THE CONSTANT WHIFF OF CELEBRITY
The concept of sanctuary is apt when reflecting on the history of this North Beach watering hole. The near-legendary Back Room at Tosca has been a sanctuary for Etheredge’s special “friends” and harder to gain access to than the Vanity Fair Academy Awards bash. Sean Penn, of course, had an all-access pass. So did Francis Ford Coppola, Philip Kaufman, Sam Shepard, Johnny Depp, Ed Harris, Hunter S. Thompson, Norman Mailer, Bono, Nick Nolte, and Nicholas Cage — just to skim some celebrity cream off the top. Nick Nolte played pool there wearing only hospital greens and granny glasses. Philip Kaufman huddled in a corner working on scripts. Bono was so taken with the North Beach landmark that he opened a bar in Dublin called Tosca.
What actually was in the famed Tosca Back Room? A pool table and the constant whiff of celebrity. Under the new ownership, we are told that the Back Room has become a storage area and perhaps a banquet room. But don’t believe it. It will continue to be a private haven for North Beach slumming celebrities. If I’m wrong, I’ll stand a round at the bar at Capp’s Corner. If I’m right, you owe me one.
A HIGH AUTHORITY
And that brings up a curious right-coast, left-coast difference. In New York, restaurants and saloons go to great lengths to display their celebrities. At joints like the much-missed Elaine’s on the Upper East Side, Woody Allen and other seemingly shy folks were seated prominently in the front of the house so the rest of us could ogle them. And when I was a lad hanging out in that quintessential New York saloon Toots Shor’s, one could see Ernest Hemingway at the great oval bar near the entrance. Or perhaps Jack Dempsey. Jackie Gleason was on hand to guzzle martinis by the half gallon and to display his wobbly Jackie Gleason shuffle.

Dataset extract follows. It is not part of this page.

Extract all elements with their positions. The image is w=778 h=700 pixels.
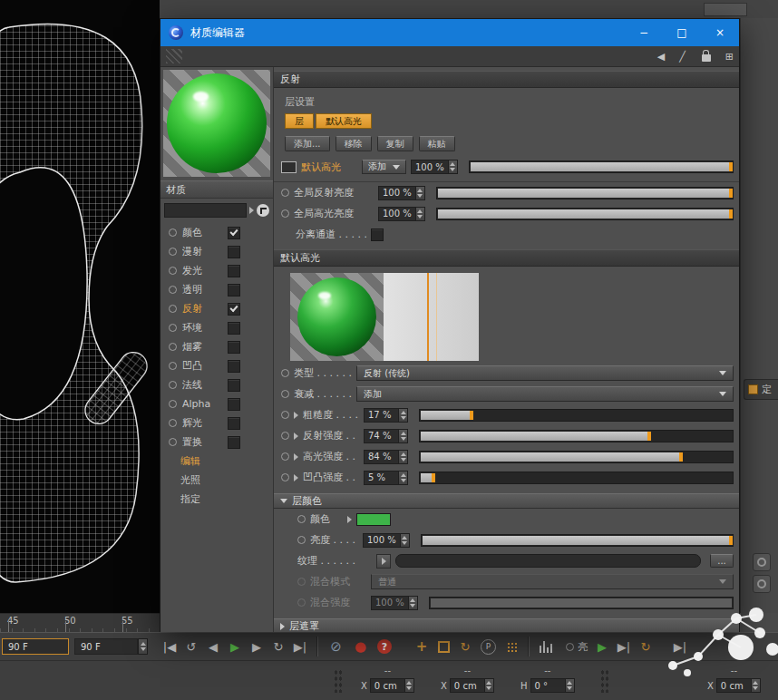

But here in San Francisco we pretend to hide our A-list celebs like cloistered Trappist monks who murmur only to themselves and to a higher authority. In the case of Tosca, the higher authority was (and I assume still will be) Jeannette Etheredge.
A LOVER OF BALLET
But how did Jeannette Etheridge acquire so much juice with our culture icons — pop and otherwise? She can thank her mother for that. Shortly after Armen Baliantz arrived in San Francisco, she opened her own restaurant at Sansome and Jackson using an emerald ring for bank loan collateral. Later the restaurant moved to Pacific and Battery. She called it Bali’s and soon it was the in spot for a diverse group of dancers, writers, and filmmakers, and of course their hangers-on and wannabes. Baliantz, a beautiful and scintillating woman, was a ballet enthusiast and she loved to cosset the stars. She befriended Rudolf Nureyev when he defected from the Soviet Union in 1961. And she became a close friend and confidant of Mikhail Baryshnikov. Everyone who was anyone — as they once gushed in the society columns — turned up at “Madam Bali’s.” She was beloved. She held court with caviar, champagne, and Russian vodka. Her rack of lamb, marinated in pomegranate juice made The Godfather genius Coppola — an Armen Baliantz acolyte — almost weep with joy.

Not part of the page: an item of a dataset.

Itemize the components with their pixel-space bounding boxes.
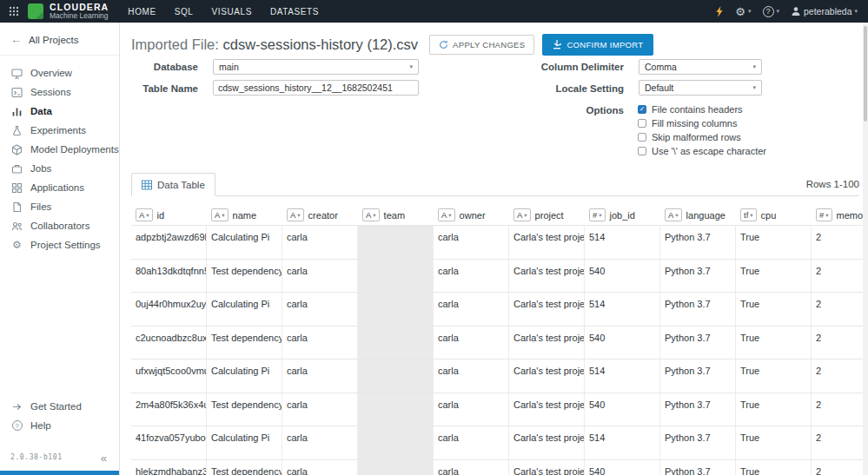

Daughter Jeannette grew up in this regal milieu. She got to know the cast of characters in her mother’s life. Then in 1980 Armen convinced Jeannette to buy Tosca. She said it was the first bar she entered when she came to the United States, and she grew to love it. For several years, Armen and her Bali’s restaurant shared the North Beach spotlight with Jeannette’s Tosca saloon. Bali’s closed in 1985. Armen Baliantz died in 2007.
Soon Tosca with its coveted Back Room became hallowed ground. And it looks as though it will continue to be just that. Thank you Sean Penn. Now, how would you like to open a theater in North Beach?